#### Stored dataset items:

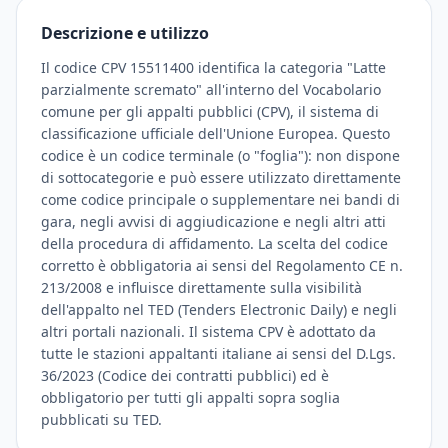
Descrizione e utilizzo
Il codice CPV 15511400 identifica la categoria "Latte
parzialmente scremato" all'interno del Vocabolario
comune per gli appalti pubblici (CPV), il sistema di
classificazione ufficiale dell'Unione Europea. Questo
codice è un codice terminale (o "foglia"): non dispone
di sottocategorie e può essere utilizzato direttamente
come codice principale o supplementare nei bandi di
gara, negli avvisi di aggiudicazione e negli altri atti
della procedura di affidamento. La scelta del codice
corretto è obbligatoria ai sensi del Regolamento CE n.
213/2008 e influisce direttamente sulla visibilità
dell'appalto nel TED (Tenders Electronic Daily) e negli
altri portali nazionali. Il sistema CPV è adottato da
tutte le stazioni appaltanti italiane ai sensi del D.Lgs.
36/2023 (Codice dei contratti pubblici) ed è
obbligatorio per tutti gli appalti sopra soglia
pubblicati su TED.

#### EXERCISE AIM:
Write out the lines above, starting at the line that contains "all'interno del Vocabolario" and ending with the final line, and nothing else; copy them exactly.

#### OUTPUT BELOW:
parzialmente scremato" all'interno del Vocabolario
comune per gli appalti pubblici (CPV), il sistema di
classificazione ufficiale dell'Unione Europea. Questo
codice è un codice terminale (o "foglia"): non dispone
di sottocategorie e può essere utilizzato direttamente
come codice principale o supplementare nei bandi di
gara, negli avvisi di aggiudicazione e negli altri atti
della procedura di affidamento. La scelta del codice
corretto è obbligatoria ai sensi del Regolamento CE n.
213/2008 e influisce direttamente sulla visibilità
dell'appalto nel TED (Tenders Electronic Daily) e negli
altri portali nazionali. Il sistema CPV è adottato da
tutte le stazioni appaltanti italiane ai sensi del D.Lgs.
36/2023 (Codice dei contratti pubblici) ed è
obbligatorio per tutti gli appalti sopra soglia
pubblicati su TED.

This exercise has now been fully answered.